The substrate provided by the invention can be corroded in an etching solution. After the etching liquid finishes etching the metal film, the substrate below the etched directional passive self-driven pattern can be further etched against, and the directional passive self-driven film with the cantilever structure can be obtained by controlling the etching time. In one implementation of the invention, the substrate is one of a glass sheet, a quartz sheet, and a silicon sheet. Specifically, the substrate is one of substrates such as a glass slide, a silicon wafer and a glass sheet.

The material of the metal film in the invention is a directional passive self-driven pattern layer (heterostructure layer) which can be etched through laser writing and can be etched through wet etching. In one implementation of the invention, the metal thin film is a titanium thin film (Ti thin film). The titanium film can form anti-etching titanium dioxide (TiO) on the surface of the titanium film in the laser etching process₂) That is to say, the surface of the titanium film is provided with the anti-etching directional passive self-driven pattern layer made of the titanium dioxide material, so that selective etching is realized. Moreover, because titanium dioxide has excellent hydrophilicity, the super-hydrophilicity characteristic of the surface of the oriented passive self-driven film prepared by the invention enables surface droplets to be continuous in long range, and the attractive force between droplet molecules enables the droplets to flow towards the driven direction without interruption.

In one embodiment of the present invention, wherein the thickness of the titanium thin film is 20 to 200 nm. Tests prove that the Ti film deposited on the substrate has the thickness of 20-200nm, and the directional passive self-driven film with the overhang cutting edge can be prepared.
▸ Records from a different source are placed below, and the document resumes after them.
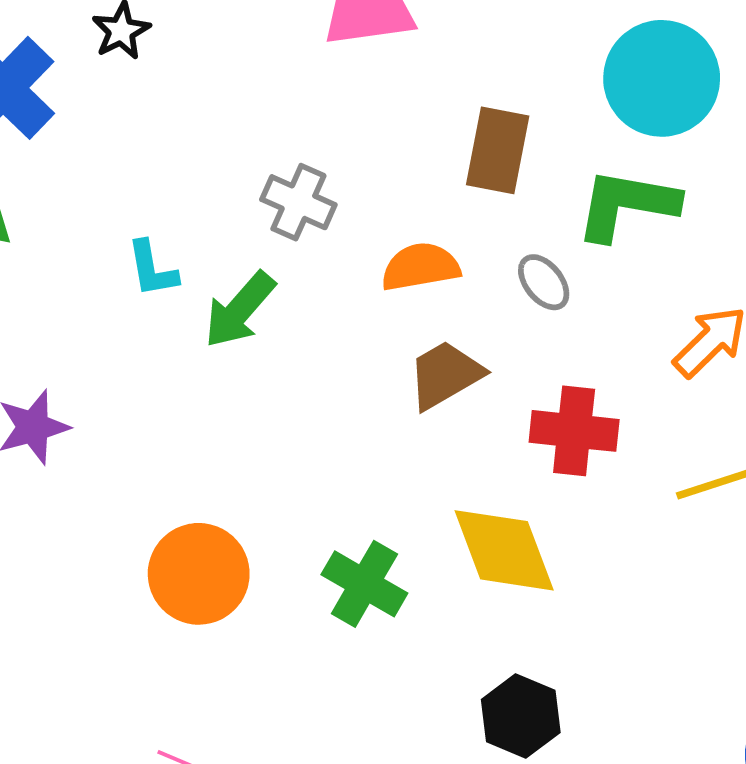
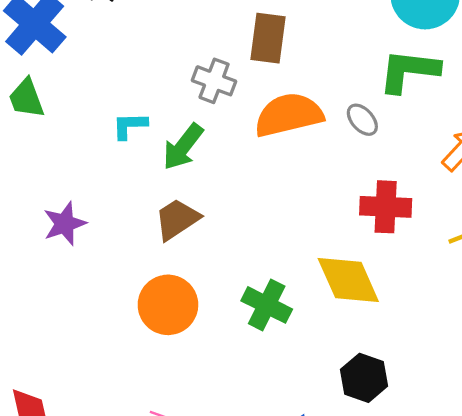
brown rectangle: (498, 150) -> (268, 38), moved
orange semicircle: (420, 267) -> (289, 115), size x1.5
cyan L-shape: (152, 269) -> (130, 126), turned 102
brown trapezoid: (445, 375) -> (177, 219), moved

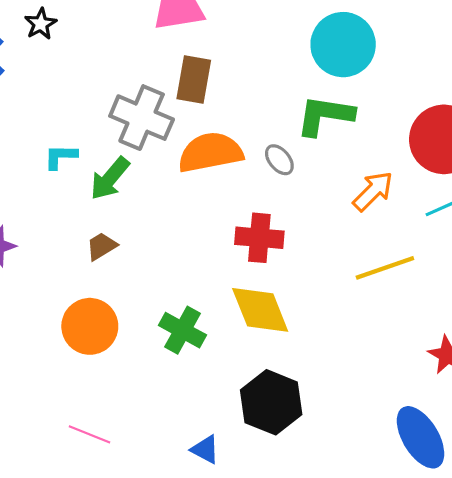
gray cross: (214, 81) -> (142, 118), size x1.5
red cross: (386, 207) -> (259, 238), moved
brown trapezoid: (177, 219) -> (102, 246), size x0.7
black hexagon: (364, 378) -> (271, 402), size x1.4

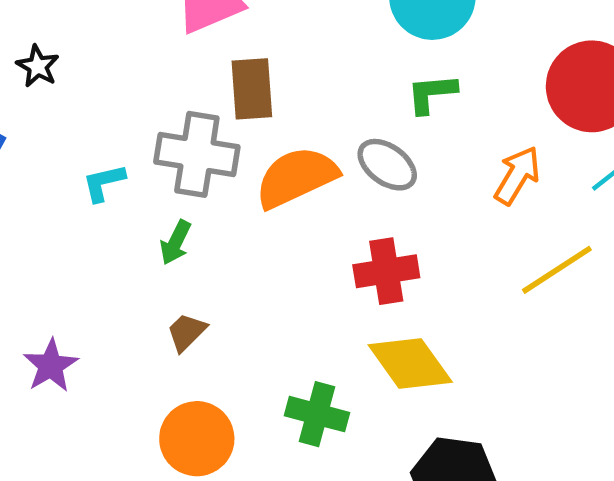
green L-shape: (325, 115) -> (432, 93), size x0.7
cyan L-shape: (61, 157) -> (104, 183), moved
gray ellipse: (279, 160) -> (387, 165), size x1.4
green arrow: (110, 178) -> (176, 242), size x0.7

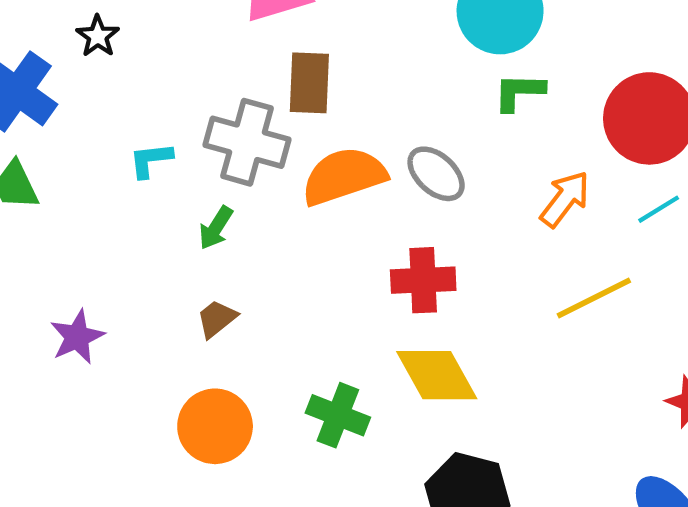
green L-shape: (432, 93) -> (519, 92), moved

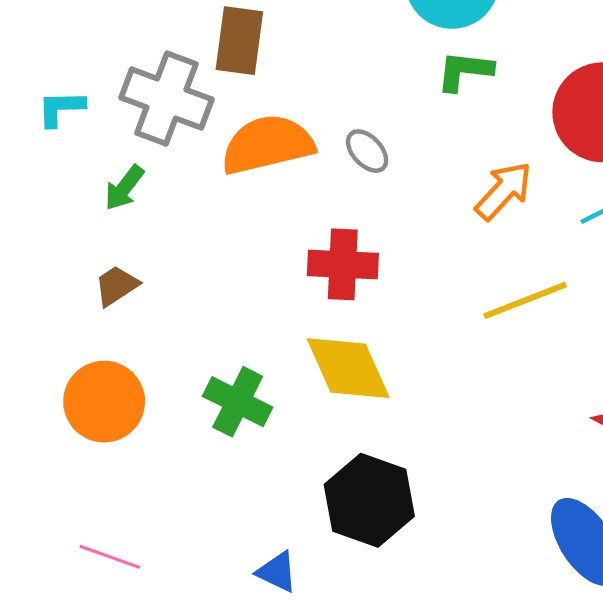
gray ellipse: (436, 174) -> (367, 151), size x0.7

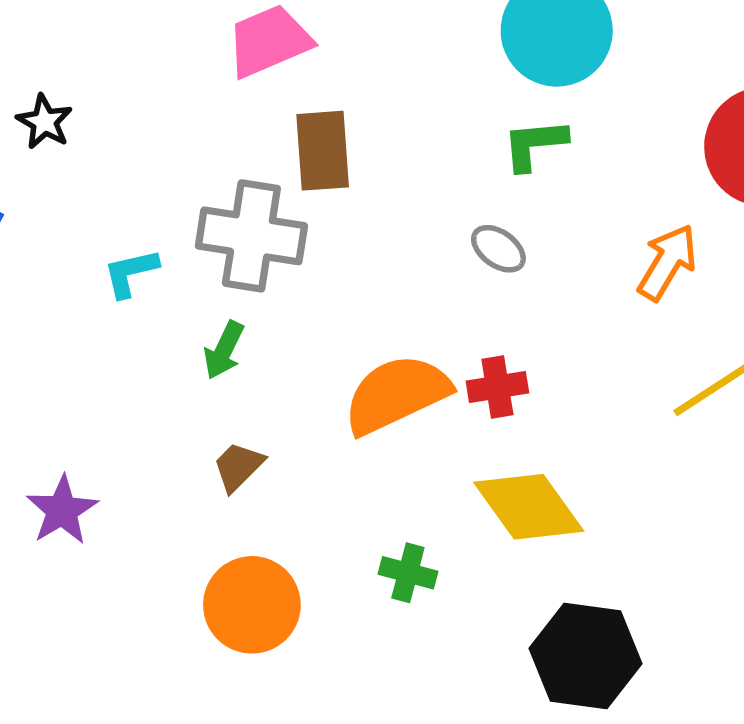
green L-shape: (465, 71) -> (534, 144), moved
orange semicircle: (267, 145) -> (397, 394), moved
red cross: (343, 264) -> (497, 387), size x0.7
green cross: (238, 402) -> (408, 573), size x0.7

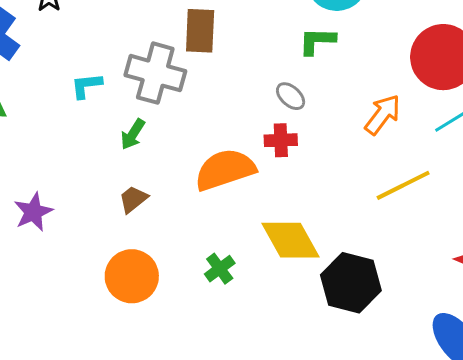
red cross: (497, 387) -> (281, 140), moved
green cross: (408, 573) -> (220, 269), turned 32
black hexagon: (586, 656) -> (351, 283), moved

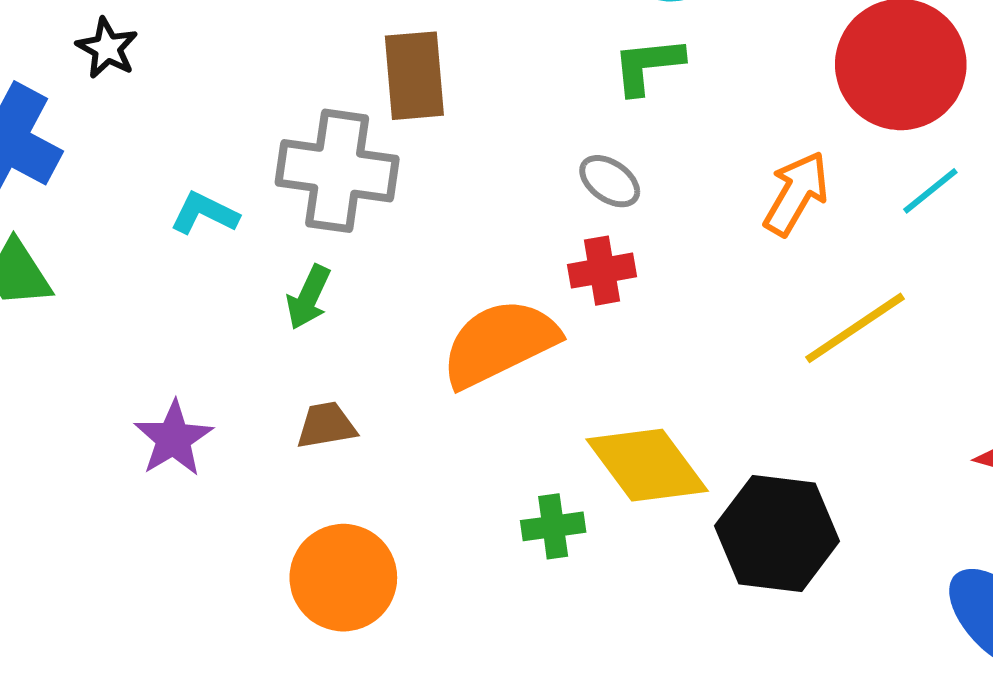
cyan L-shape: (86, 86) -> (204, 213), turned 40
brown trapezoid: (133, 199) -> (326, 425), turned 36
purple star: (33, 212) -> (173, 439), moved
green cross: (220, 269) -> (553, 526), moved, turned 36

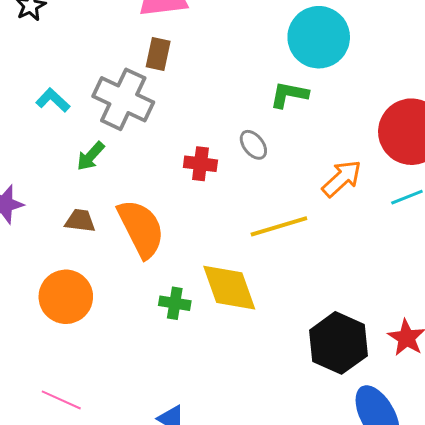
brown rectangle: (414, 76) -> (158, 54), moved, size x0.7
red cross: (602, 271) -> (200, 164), moved
yellow line: (855, 328) -> (279, 226), moved
orange semicircle: (500, 343) -> (141, 228), moved, turned 72
black hexagon: (777, 534) -> (338, 343), moved

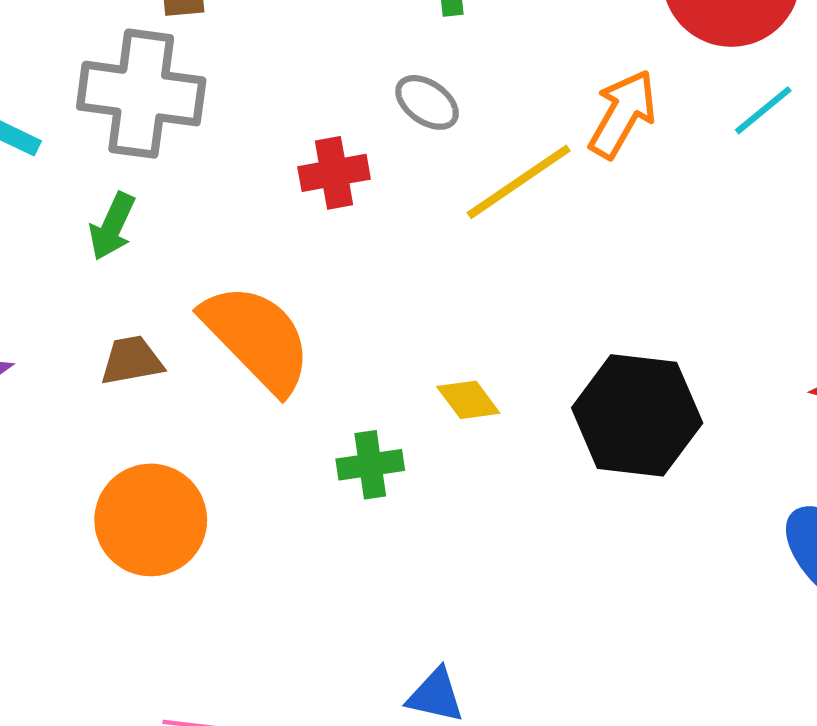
yellow line: (279, 226) -> (519, 182), moved
yellow diamond: (229, 288) -> (468, 400), size x0.5
black hexagon: (338, 343) -> (637, 415), moved

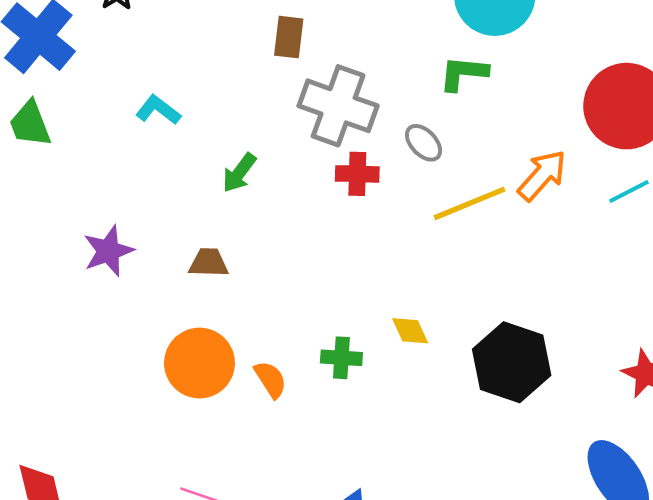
gray cross: (141, 94) -> (338, 106), moved
green arrow: (112, 226) -> (239, 173), moved
orange semicircle: (257, 338) -> (271, 379), moved, size x0.5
In one implementation manner of the present invention, the deposition process used for depositing the metal film on the substrate is one of an ion sputtering deposition process, an electron beam evaporation deposition process, a thermal evaporation deposition process, a laser pulse deposition process, and a magnetron sputtering deposition process. The deposition process of the present invention is directed to forming a metal film on a substrate, and it is understood that the metal film can be formed by other physical vapor deposition processes.

The laser writing technology aims to write an anti-etching directional passive self-driven pattern on a metal film by a laser scanning method. In one implementation of the invention, the laser writing technology is a laser direct writing technology. Compared with other processing modes, the laser direct writing technology has the characteristics of high flexibility and multi-scale processing, so that the diversity of directional passive self-driven patterns can be increased, and the diversity of droplet control is realized. The invention can also adopt other laser writing systems, and is not limited to the laser direct writing technology.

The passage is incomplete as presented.